Commanders and leaders
- Ismail Ibn Sharif Ali ben Abdallah: Fernando Villorias

Strength
- 30,000 cavalry: 2,000 soldiers 200 artillery

Casualties and losses
- 30 killed: 400 killed 1,600 captured 40 artillery captured 160 artillery lost

= Siege of Larache (1689) =

Moroccan victory over Spain

The siege of Larache, in 1689, was undertaken by an army of Morocco under 'Alawid Sultan Ismail Ibn Sharif against the Spanish forces of Charles II, which had ruled the city for almost 80 years since its cession in 1610. After three months of siege, the defenders were forced to capitulate.

== Background ==
With the arrival of Ismail Ibn Sharif to the throne, Morocco lived its hours of glory since it succeeded in centralising power and putting down the rebellions of rebel tribes. The Sultan also succeeded in fighting the Ottomans of the Regency of Algiers. While several coastal towns in Morocco were under the control of Europeans from Spain and Portugal, Mawlay Ismail, who had just taken over al-Mahdya in 1681, which had been under the control of the Spanish since 1614, and succeeded in retaking Tangier in 1684 from the English, decided to retake the city of Larache by force. This city had been under the control of the Spaniards since 1610, who established a very fortified garrison.

== Siege ==
In 1689, Mawlay Ismail raised a strong army of 30,000 horsemen to recapture Larache, while the Spaniards had a garrison made up of 2,000 soldiers and 200 guns present in the fortress to protect the city. The Spaniards were prepared for this attack and had greatly fortified the city because in 1688, the Moroccan Sultan had directly declared his intentions to them. But according to Figueras, the Spaniards knew the intentions of the Moroccans from 1687. From 1688, the Spaniards began to supply and strengthen the city. Before the eve of the fighting, a thousand men were in the city.

Military operations began on 14 July 1689, and a month later, in August 1689, the Moroccan army completely surrounded the city, it was commanded by the Caid Ali ben Abdallah.

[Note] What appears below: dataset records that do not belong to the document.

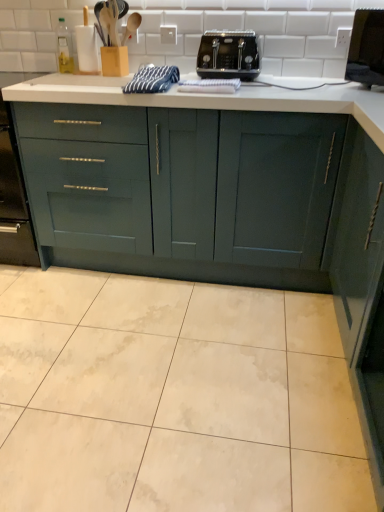 Question: Is blue striped towel at center to the left of teal matte cabinet at center, acting as the first cabinetry starting from the left, from the viewer's perspective?

Choices:
 (A) no
 (B) yes

Answer: (B)

Question: Considering the relative positions of blue striped towel at center and teal matte cabinet at center, which appears as the 2th cabinetry when viewed from the right, in the image provided, is blue striped towel at center to the right of teal matte cabinet at center, which appears as the 2th cabinetry when viewed from the right, from the viewer's perspective?

Choices:
 (A) yes
 (B) no

Answer: (B)

Question: From a real-world perspective, is blue striped towel at center below teal matte cabinet at center, acting as the first cabinetry starting from the left?

Choices:
 (A) no
 (B) yes

Answer: (A)

Question: Is blue striped towel at center not inside teal matte cabinet at center, which appears as the 2th cabinetry when viewed from the right?

Choices:
 (A) no
 (B) yes

Answer: (B)

Question: From the image's perspective, would you say blue striped towel at center is shown under teal matte cabinet at center, which appears as the 2th cabinetry when viewed from the right?

Choices:
 (A) no
 (B) yes

Answer: (A)

Question: Choose the correct answer: Is teal matte cabinet at center, which appears as the 2th cabinetry when viewed from the right, inside blue striped towel at center or outside it?

Choices:
 (A) outside
 (B) inside

Answer: (A)

Question: From the image's perspective, is teal matte cabinet at center, which appears as the 2th cabinetry when viewed from the right, located above or below blue striped towel at center?

Choices:
 (A) below
 (B) above

Answer: (A)

Question: Is teal matte cabinet at center, which appears as the 2th cabinetry when viewed from the right, taller or shorter than blue striped towel at center?

Choices:
 (A) short
 (B) tall

Answer: (B)

Question: Considering their positions, is teal matte cabinet at center, which appears as the 2th cabinetry when viewed from the right, located in front of or behind blue striped towel at center?

Choices:
 (A) front
 (B) behind

Answer: (A)

Question: From a real-world perspective, relative to blue striped towel at center, is black plastic toaster at center vertically above or below?

Choices:
 (A) below
 (B) above

Answer: (B)

Question: From the image's perspective, relative to blue striped towel at center, is black plastic toaster at center above or below?

Choices:
 (A) below
 (B) above

Answer: (B)

Question: In terms of width, does black plastic toaster at center look wider or thinner when compared to blue striped towel at center?

Choices:
 (A) thin
 (B) wide

Answer: (A)

Question: Would you say black plastic toaster at center is to the left or to the right of blue striped towel at center in the picture?

Choices:
 (A) right
 (B) left

Answer: (A)

Question: Looking at their shapes, would you say blue striped towel at center is wider or thinner than black plastic toaster at center?

Choices:
 (A) thin
 (B) wide

Answer: (B)

Question: From the image's perspective, is blue striped towel at center located above or below black plastic toaster at center?

Choices:
 (A) above
 (B) below

Answer: (B) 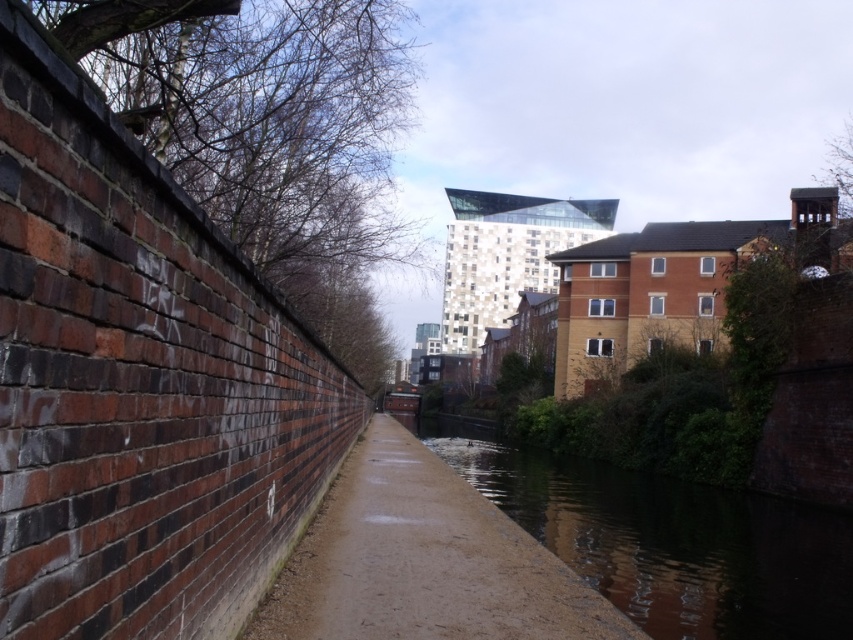 Can you confirm if dark reflective water at center is positioned above sandy concrete path at center?

Incorrect, dark reflective water at center is not positioned above sandy concrete path at center.

Does dark reflective water at center have a greater height compared to sandy concrete path at center?

Indeed, dark reflective water at center has a greater height compared to sandy concrete path at center.

Does point (734, 632) lie behind point (397, 564)?

Yes, it is.

This screenshot has width=853, height=640. Find the location of `dark reflective water at center`. dark reflective water at center is located at coordinates (668, 541). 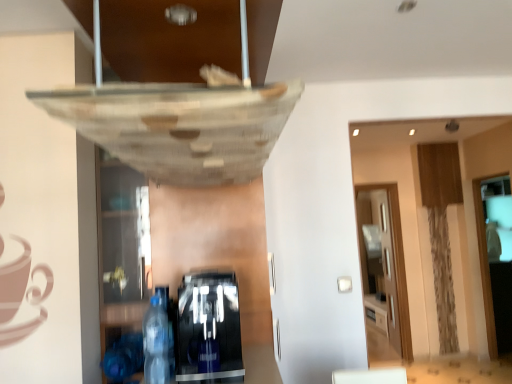 This screenshot has height=384, width=512. What do you see at coordinates (122, 244) in the screenshot? I see `transparent glass shelf at lower left, which is the 1th shelf in left-to-right order` at bounding box center [122, 244].

What is the approximate height of transparent plastic bottle at lower left?

11.89 inches.

Find the location of a particular element. This screenshot has width=512, height=384. black glossy coffee machine at lower center, the second shelf in the left-to-right sequence is located at coordinates (178, 244).

In order to face black glossy coffee machine at lower center, the first shelf when ordered from right to left, should I rotate leftwards or rightwards?

A 4.928 degree turn to the left will do.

The French consul in Salé, Périllié, kept the Marquis informed of the evolution of this siege. For example, on 10 October 1689, he affirmed that the Moroccans had "two mines ready to play" and that two thousand Spaniards were on the spot, including two hundred volunteers. On 6 November, he then claimed that the Moroccans launched a final assault and that they succeeded getting past the walls of the city, which had been protected by several hundred cannons, thanks to the explosion of two mines which opened breaches in the city walls. The assault took place eight days earlier in which the Spanish forces entrenched themselves in the city's citadel.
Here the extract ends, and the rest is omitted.